Unionsfraktionschef Volker Kauder will den AfD-Kandidaten Albrecht Glaser nicht zum Bundestagsvizepräsidenten wählen. „Ich werde nie jemanden wählen, der einer Gruppe von Menschen die Wahrnehmung von Grundrechten pauschal absprechen will. Das gilt besonders für die Religionsfreiheit“, sagte der CDU-Politiker der Passauer Neuen Presse. Glaser hatte im Frühjahr die Religionsfreiheit für Muslime infrage gestellt.

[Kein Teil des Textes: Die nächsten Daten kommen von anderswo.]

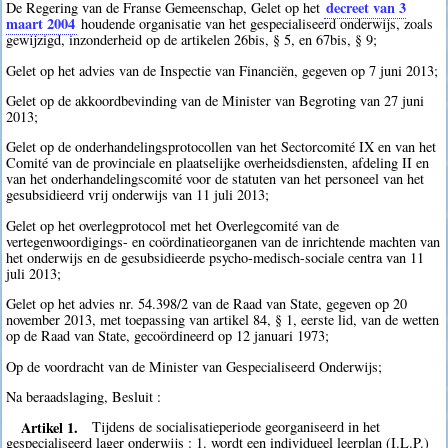
decreet van 3
De Regering van de Franse Gemeenschap, Gelet op het
maart 2004
houdende organisatie van het gespecialiseerd onderwijs, zoals
gewijzigd, inzonderheid op de artikelen 26bis, § 5, en 67bis, § 9;
Gelet op het advies van de Inspectie van Financiën, gegeven op 7 juni 2013;
Gelet op de akkoordbevinding van de Minister van Begroting van 27 juni
2013;
Gelet op de onderhandelingsprotocollen van het Sectorcomité IX en van het
Comité van de provinciale en plaatselijke overheidsdiensten, afdeling II en
van het onderhandelingscomité voor de statuten van het personeel van het
gesubsidieerd vrij onderwijs van 11 juli 2013;
Gelet op het overlegprotocol met het Overlegcomité van de
vertegenwoordigings- en coördinatieorganen van de inrichtende machten van
het onderwijs en de gesubsidieerde psycho-medisch-sociale centra van 11
juli 2013;
Gelet op het advies nr. 54.398/2 van de Raad van State, gegeven op 20
november 2013, met toepassing van artikel 84, § 1, eerste lid, van de wetten
op de Raad van State, gecoördineerd op 12 januari 1973;
Op de voordracht van de Minister van Gespecialiseerd Onderwijs;
Na beraadslaging, Besluit :
Artikel 1.
Tijdens de socialisatieperiode georganiseerd in het
gespecialiseerd lager onderwijs : 1. wordt een individueel leerplan (I.L.P.)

Aus diesem Grund sträuben sich auch Abgeordnete von SPD, die FDP-Fraktion, Grünen und Linkspartei dagegen, den AfD-Kandidaten zum Bundestagsvize zu wählen. Im neuen Bundestag, der am 24. Oktober zu seiner konstituierenden Sitzung zusammenkommt, steht wie jeder anderen Fraktion auch der AfD das Amt eines stellvertretenden Parlamentspräsidenten zu. Glaser war einst Stadtkämmerer in Frankfurt und CDU-Mitglied.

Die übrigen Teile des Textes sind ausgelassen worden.